The first equation, it will be gradient steepness,

So, the correction is:

v1=λv0 - α∇f(x0)

to be gradient descent(5 votes)- You are correct! That sneaky minus sign makes all the difference. Thanks for pointing it out -- the typo should be fixed pretty soon.(4 votes)

- Could the gradient descent be trapped by a saddle point. Assume we are trying to minimize f = x^3, in the interval [-1,1]. let x_0 = 1/2 then the gradient descent will stop at x = 0 which is not even a local minimum.(4 votes)
- its unlikely you would land on such an exact even number such as x=0. You would typically initialise from random values as well(1 vote)

- Why all the focus on minimizing functions? Can we also use a sort of "gradient ascent" to maximize (differentiable real-valued) functions? I don't see why not...(of course though, any problem about maximizing a function f can be reframed in terms of minimizing its negation -f)(3 votes)
- Hi, tau is indeed better than pi, though I did celebrate pi day today! You are absolutely right. By considering -f(x), we turn any maximization problem into a minimization problem. Thus, the ideas are all the same really, and we pick either to minimize or maximize mostly arbitrarily. In the context of machine learning, the custom is to define a loss function because it is often easier to count how many mistakes an algorithm makes than to count how well it is doing. Thus we minimize the loss.(3 votes)

- Any python code written for approximating the sinx function?(2 votes)
- Hello siddiqr67, here's the original JavaScript code used to create the animation in the article.

https://www.khanacademy.org/computer-programming/gradient-descent-animator-polynomial-approximation/4973855889768448

It should be fairly straightforward to translate the ideas into Python. Note: if you want the best approximation for sin(x), there are methods that will produce better results than gradient descent. Taylor series or least-squares approximations come to mind. But it's just really cool to see gradient descent in action! Let me know if you have other questions :)(4 votes)

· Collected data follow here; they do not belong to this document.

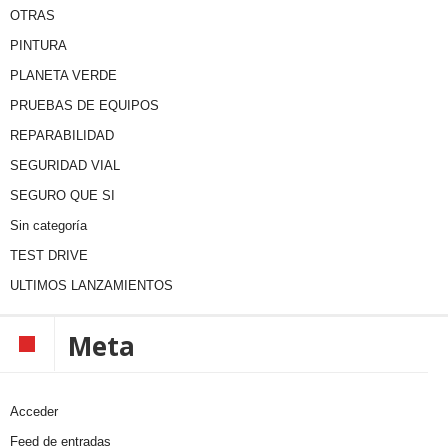
OTRAS
PINTURA
PLANETA VERDE
PRUEBAS DE EQUIPOS
REPARABILIDAD
SEGURIDAD VIAL
SEGURO QUE SI
Sin categoría
TEST DRIVE
ULTIMOS LANZAMIENTOS
Meta
Acceder
Feed de entradas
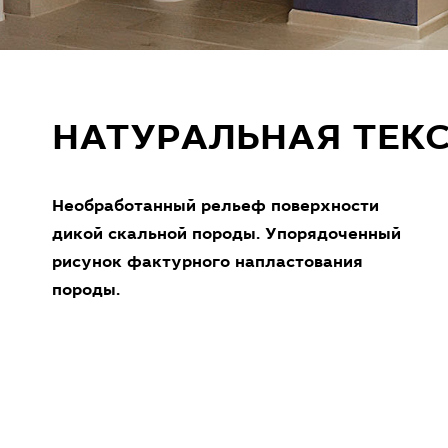
НАТУРАЛЬНАЯ ТЕК
Необработанный рельеф поверхности
дикой скальной породы. Упорядоченный
рисунок фактурного напластования
породы.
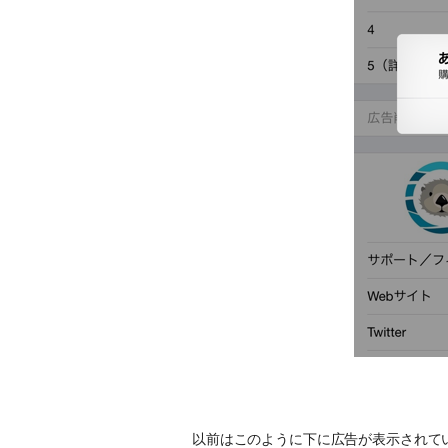
以前はこのように下に広告が表示されて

- does gradient descent work on multi-output functions?(2 votes)
- No it will not on its own; however most applications of the algorithm can be turned into single variable with a couple of equations. In fact the gradient descent algorithm is extremely effective for deep-learning because of this fact.(1 vote)

- Does anyone have a link to a coding exercise for understanding the algorithm practically? It would be really helpful(2 votes)
- Could you algebraically show the first few iterations for example 2 so it becomes a little clearer?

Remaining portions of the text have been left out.